If every new generation fancies itself upping the ante of hedonistic behavior, the pleasure seeking of youth under the cloud of war is something else altogether — feverish, depraved and heedless, with an undertow of barely acknowledged desperation. That’s the subject of Vile Bodies, a pithy satirical novel in which the hard-partying English upper crust, trapped between world wars, takes a drubbing from the acid pen of Evelyn Waugh. Waugh, who came from the professional middle class, was a clear-eyed critic of the rich and ranking, but he was also a shocking snob who in later life tried to retool himself as a landed gent. Lacking an aristocracy of their own, Americans have always had a weakness for this sort of thing, which is why the drippy, sycophantic Brideshead Revisited enjoyed much greater success in this country than have such incisive critiques as Scoop (Waugh’s skewering of journalistic ethics), The Loved One (ditto of the funeral business) or his first novel, Decline and Fall, some of whose characters re-appear in Vile Bodies. I doubt whether Stephen Fry’s fine interpretation of Vile Bodies (wimpily re-titled Bright Young Things) would ever have gotten off the ground were it not seen as an opportunity to draw parallels with our own less-than-belle époque of the 1990s.
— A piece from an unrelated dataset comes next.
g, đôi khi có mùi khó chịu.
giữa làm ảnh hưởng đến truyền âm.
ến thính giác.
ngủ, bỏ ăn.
Waugh’s novel, which tracks a fast set partying itself into a stupor in London on the eve of World War II, must have been a bitch to adapt. Cinema has always been an uneasy medium for satire, which is more dependent on dialogue than on visual flair. Most of the characters, who boast Dickensian names like Margot Metroland and Mrs. Melrose Ape, are thinly disguised caricatures of well-known British figures of the time. They’re made for the stage, whereas in a movie we expect them to become real people. And the novel, which turns on the on-again, off-again engagement of two of the young carousers (played in the movie by the suitably vaporous duo of Stephen Campbell Moore and Emily Mortimer), is rather feebly structured around an endless round of onscreen partying that promises to be only marginally less tedious than actually attending such festivities.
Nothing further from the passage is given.